Yesterday, Jeremiah Owyang, with Andrew Jones and Christine Tran – from the Altimeter Group, published “A Strategy for Managing Social Media Proliferation”.

It’s so huge and so packed with goodness about Social Media Management Systems (SMMS) that I couldn’t do it justice in three bullet points. I extracted three choice quotes below.

Choice quotes:

  • “Corporations should not jump into social media without a clear goal…Instead align goals towards business objectives.” (p. 23)
  • “Unlike one-way marketing of yester-year, company must be ready to engage with negative conversations, often taking them head-on.” (p. 23)
  • “New media efforts will be scrutinized by management as budgets shift. Be prepared to measure.” (p. 23)

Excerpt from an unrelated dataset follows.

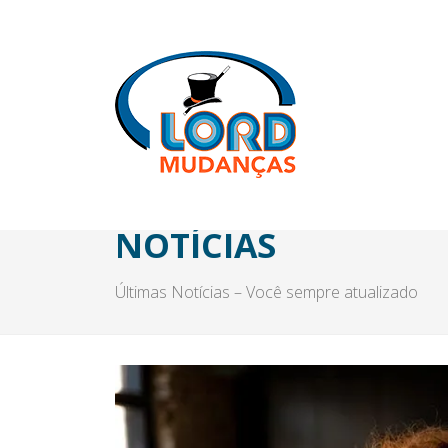
NOTÍCIAS
Últimas Notícias – Você sempre atualizado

  • They’re correct in emphasizing the importance of strategy and process beyond the tools.
  • Twenty-seven SMMS providers were evaluated (!!!). Why so many? Like they say, low barriers to entry – after all, API’s are so easy, right? (They’re not. Easy to get in. Hard to do well.)
  • Social is a very different beast. The TL;DR is page 23. Then flip to page 14 to see an excellent radar of the space.

Blatant Call Out (I head up research at Syncapse):

  • In that ranking of 27 SMMS, Syncapse scored ‘strong capabilities’ in 4 out of the 5 use cases, and ‘above average’ in the other one. Syncapse was the only partner to score so well.

The report is a must read if you have any interest in this space, starting a strategy, or preparing a RFP.


I’m Christopher Berry.
I tweet about analytics @cjpberry
I write at

2 thoughts on “Social Media Management Systems and Strategy

  1. Mac says:

    You can use different social media tools to seek out knowledge/content, aggregate it so that you can store it/find it later in an organised fashion, reflect on this knowledge.

    social media sales MA

  2. Hi Mac,

    You could.

    There’s a tendency to desire a single, ‘whole product’, that is very common in the technology sector. It’s well documented in the literature.

    There’s also a tendency to select the best-in-breed, world-class solutions and try to blend them altogether on your own.

    Both approaches have drawbacks.

    For my part, I’ve always aimed to put together a whole solution.